Lufthansa has established itself as a global player
Karl-Ludwig Kley, Lufthansa Board Member, discusses the success factors of a globally active airline. In Kley's view, these are: market leadership in the domestic market, an extremely competent management ("zero tolerance management"), stringent cost management and clear customer orientation. He forecasts more cross-border mergers in the aggressively competitive airline sector. These aim to build a world-wide transportation network to respond to customer needs.

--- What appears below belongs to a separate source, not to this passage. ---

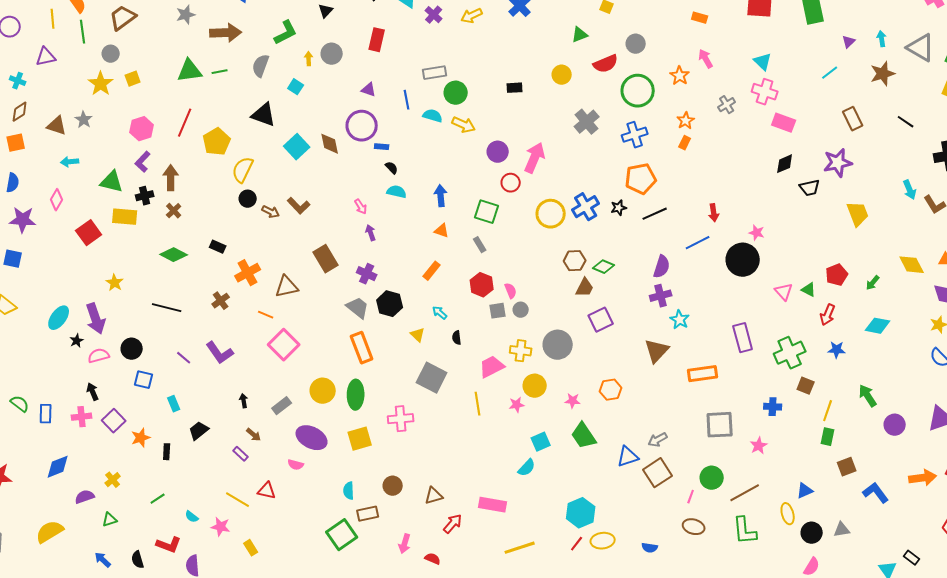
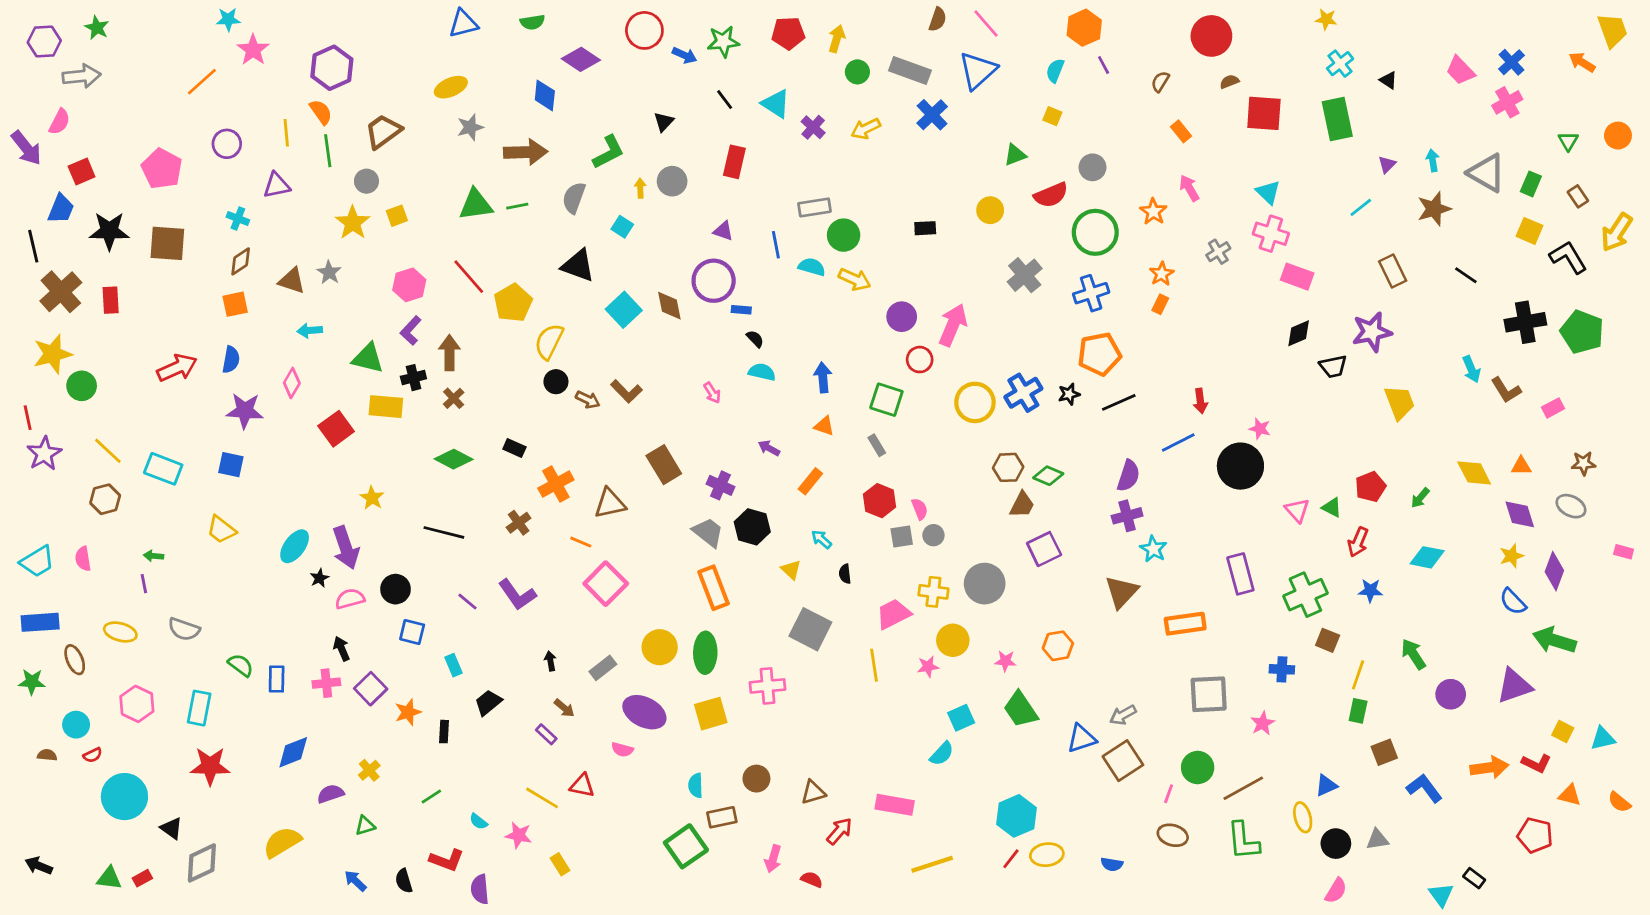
orange rectangle: (700, 18) -> (1181, 131), turned 35
red line: (185, 123) -> (469, 277), turned -64
purple arrow: (371, 233) -> (769, 448), moved, turned -42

Deutsche Post: Globalization is here to stay
In his presentation, Klaus Zumwinkel, CEO of Deutsche Post World Net, outlines his company's privatization process. He highlights three important moves that mark his company's path to becoming a global player: Restructuring the formerly public company and making it profitable again, internationalizing the organization and expanding it to become a globally leading logistics services provider.
DaimlerChrysler: Global network as a challenge
Andreas Renschler, on the DaimlerChrysler Board responsible for the commercial vehicles division addresses the situation in the global commercial vehicles market in his presentation. The key challenge his company faces is establishing a global network to tap synergy potential. Striking a healthy balance between regional and global interests is a key success factor.
Shigetaka Komori, President and CEO of Fuji Photofilm, and Toru Tsuji, Chairman of Marubeni Corporation, will also speak.
The subsequent discussion addresses issues such as the ways in which international M&A activities also trigger changes in corporate culture, how the effects of globalization on the national labor markets can be overcome and possible paths toward innovation and differentiation in international competition.